And, no, it is not at all a situation of:

Yet you apparently will not allow that either. If by default there can be no scientific evidence against evolution, as any claim in that manner is, to you, a lie because it really is a religious argument, then there is no viable option to "fight evolution" and "do it right!". You ask for honesty and truth, but exclude any possible evidence in that manner as unable to be honest or true.

You are ignoring the simple fact that creationists never ever address evolution nor ever present any evidence against evolution, but rather they have created an incredibly stupid strawman boogeyman which they have called "evolution" to scare themselves with.

If you actually want to address evolution, then address evolution itself, not some stupid strawman of your own invention! What is wrong with you people? How can you not understand that?
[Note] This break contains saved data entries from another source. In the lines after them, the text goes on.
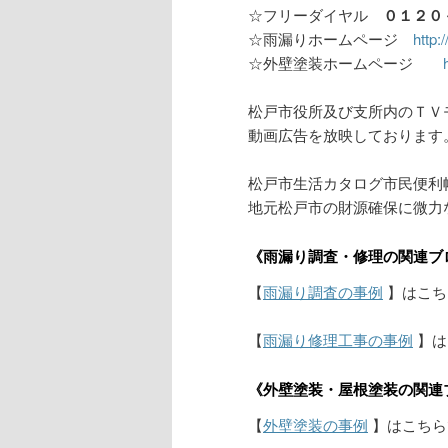
☆フリーダイヤル
０１２０
☆雨漏りホームページ
http:
☆外壁塗装ホームページ
松戸市役所及び支所内のＴＶ
動画広告を放映しております
松戸市生活カタログ市民便利帳
地元松戸市の財源確保に微力
《雨漏り調査・修理の関連ブ
【
雨漏り調査の事例
】はこち
【
雨漏り修理工事の事例
】は
《外壁塗装・屋根塗装の関連
【
外壁塗装の事例
】はこちら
And even your religious objections are misguided and just plain wrong. As is said of guided missiles that have lost lock on their target, you keep going stupid. What is wrong with you? You have created your strawman boogeyman to pose some kind of existential threat to your religion that actual evolution simply does not pose. Just so you can go into some religious frenzy that actual evolution would never cause. Again, what is wrong with you people? Is it that idiotic Christian persecution complex where you have to imagine that you are being persecuted and when that persecution doesn't exist you have to create it yourself? Jebus H (BTW, check out my very informative page, "Jesus H. Christ": Why "H"?, but you have to be willing to learn a little Greek).

 
Yes, there can indeed be scientific evidence against actual evolution. Your fake "evolution" boogeyman is nothing but pure bullshit which falls apart the moment that it is examined. So your accusation is nothing but a bullshit lie.

You want to actually fight evolution? Well then fight evolution itself, not your monstrous bullshit lie that you call "evolution". And in doing so don't use bullshit creationist lies about evolution, but rather address the actual problems with actual evolution. And do so honestly.

That is how you would fight evolution honestly and truthfully. The truth is right there in front of you and you refuse to see it. What is wrong with you?

Could there be any evidence against evolution that would be honest or true? Yes! So present it already! What the frak is wrong with you?

Two professors at San Diego State University (SDSU), Frank Awbrey and William Thwaites (I have to be careful to avoid any reference to T&A) were leading debaters against the ICR master debaters (such as Drs. Henry Morris and Duane Gish whom I have seen them go up against in 1985 -- do please play with "master debaters" as much as you may please, since it would be appropriate for creationist arguments). They created the only true two-model class I have ever heard of in which half the lectures were given by members of the ICR which at that time was less than 30 miles away. Their class was shut down after all the campus Christian clubs rebelled against it. Guess Christians cannot tolerate truth and honesty.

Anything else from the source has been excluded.